# Yellow belly royals?



## Amanda Wight (Jun 11, 2009)

Can someone please explain to me how to spot a yellow belly royal, every time i see pics of them in the classifieds, they just look like normals? The belly looks white?

Thanks for your help


----------



## Ssthisto (Aug 31, 2006)

First things first, "yellowbelly" doesn't refer to their ventral scales as much as it refers to their *flanks*.

There are two things I've noticed about the two I have.

One, they have really VELVETY black markings.
Two, instead of clear clean markings on their bellies, they have a sort of granite speckling along their sides.


----------



## ignorantshed (Jul 19, 2007)

Ssthisto said:


> Two, instead of clear clean markings on their bellies, they have a sort of granite speckling along their sides.


like this


----------



## tricky (Sep 29, 2007)

and my 2 do have yellow bellys though probably best to say "off white" compared to a normals white belly plus very faint yellow spots throughout belly

then rather than a white belly creeping up the sides , gold flames 

and obviously the speckling

thats my understanding - so far :whistling2:

Yellow Belly ball pythons - CaptiveBred Reptile Forums, Reptile Classified, Forum

NERD - New England Reptile Distributors - Yellowbelly


----------



## LEOPARD GECKO CRAZY (Aug 7, 2008)

*hi*

ive noticed on my male that there belly isnt acctually yellow.

mine has yellow on the side of him and what sshisio said on the belly.

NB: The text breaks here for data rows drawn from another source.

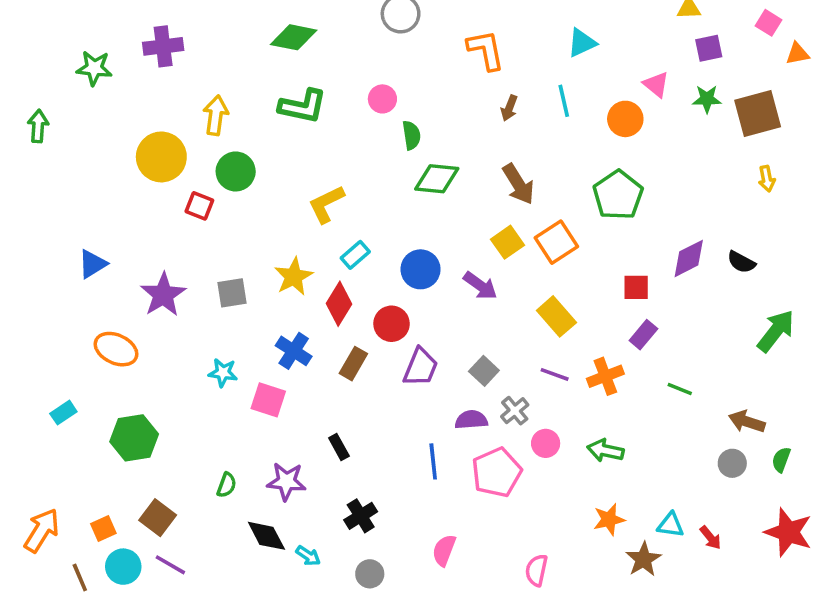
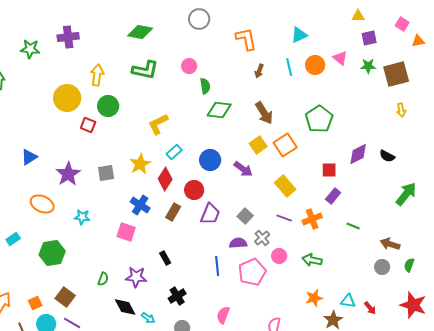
orange circle: (625, 119) -> (315, 65), moved
cyan star: (223, 373) -> (82, 217), moved

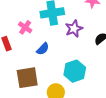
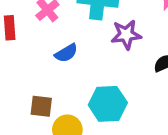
brown square: (27, 78) -> (41, 106), moved, size x0.6

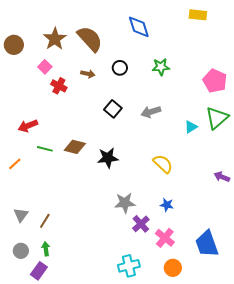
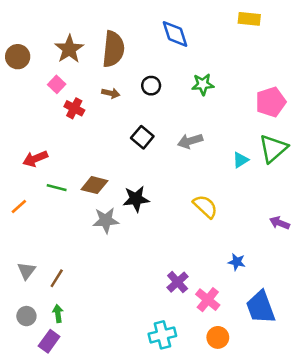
brown semicircle: (90, 39) -> (113, 49), turned 48
pink pentagon: (215, 81) -> (271, 102), turned 30
gray star: (125, 203) -> (106, 220), moved
blue star: (167, 205) -> (237, 262), moved

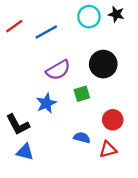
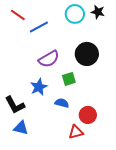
red line: (14, 26) -> (18, 15), moved, turned 70
red circle: (113, 120) -> (88, 115), moved
blue semicircle: (82, 138) -> (62, 103), moved
red triangle: (108, 149) -> (76, 132), moved

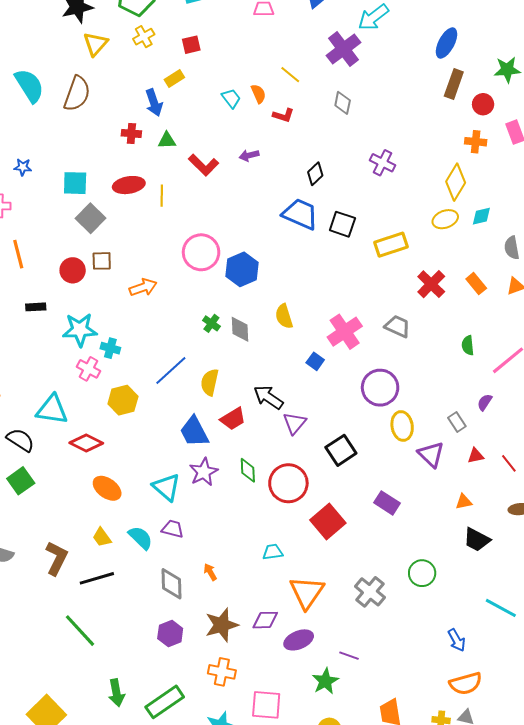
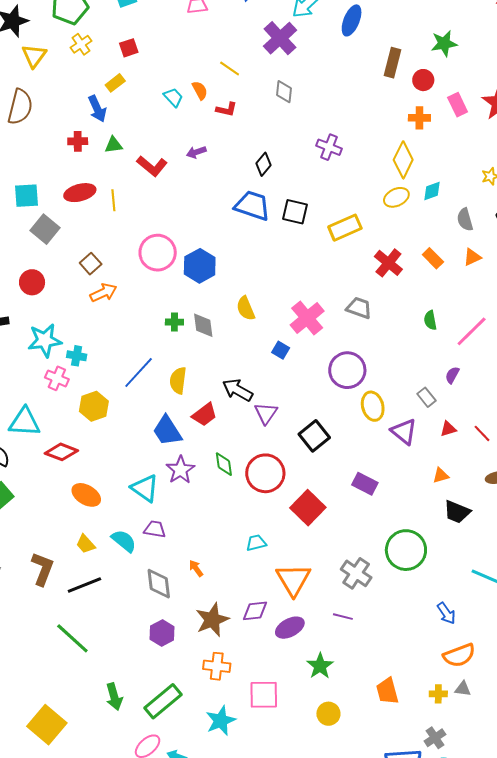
blue ellipse: (446, 43) -> (352, 20), moved
brown square: (102, 261) -> (91, 264), moved, turned -35
green cross: (211, 323) -> (174, 322), turned -30
green circle: (422, 573) -> (406, 550), size x1.5
purple line: (349, 656) -> (343, 617), moved

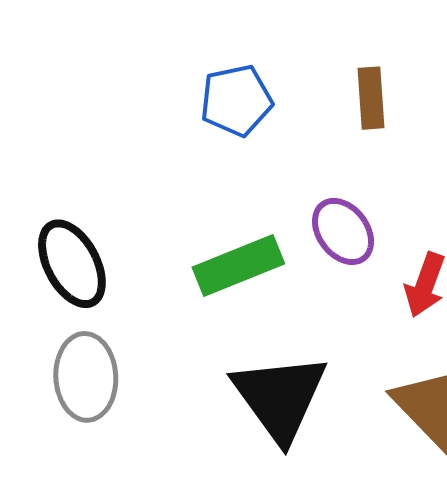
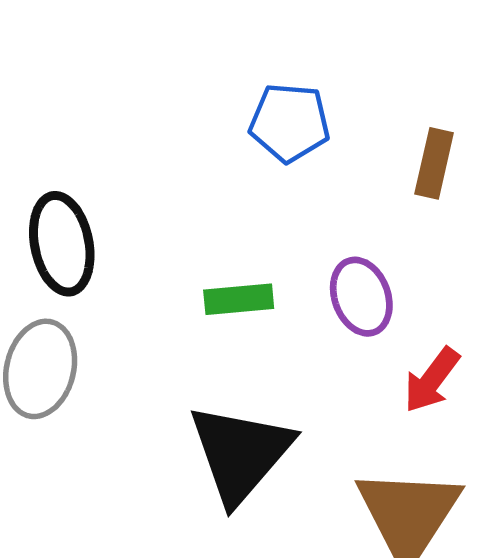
green rectangle: (238, 265) -> (239, 299), size x0.7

there like a moph making machine lol:2thumb:


----------



## alan1 (Nov 11, 2008)

colouration and contrast varies alot on Yb's, so does the belly (from white, right thru to creamish yellow)... i look for the "speckling" along the sides of the belly scales, + "flames" on the lower flanks...
to me, they're the only "constants" in this morph


----------



## Amanda Wight (Jun 11, 2009)

Thanks everyone especially for the photo, i will look for these markers from now on


----------



## midori (Aug 27, 2006)

One you get to know what you are looking for, a yellow belly is VERY different to a normal. 

The scales at the sides of the belly as well as the central scales are clear, and as has been said, with speckling to some degree at the sides, plus the yellow colouration either side of that. 

Also, as Ssthisto has said, they look like velvet. Gorgeous! 

Here are my male and female:


----------



## Amanda Wight (Jun 11, 2009)

Am i right that thinking if you breed yellow belly to yellow belly you get ivory?


----------



## Ssthisto (Aug 31, 2006)

You have a 25% chance per egg of producing Ivories, yes.
You have an equal chance per egg of producing normals.


----------



## hogboy (Aug 22, 2006)

Heres a pic of one of mine


----------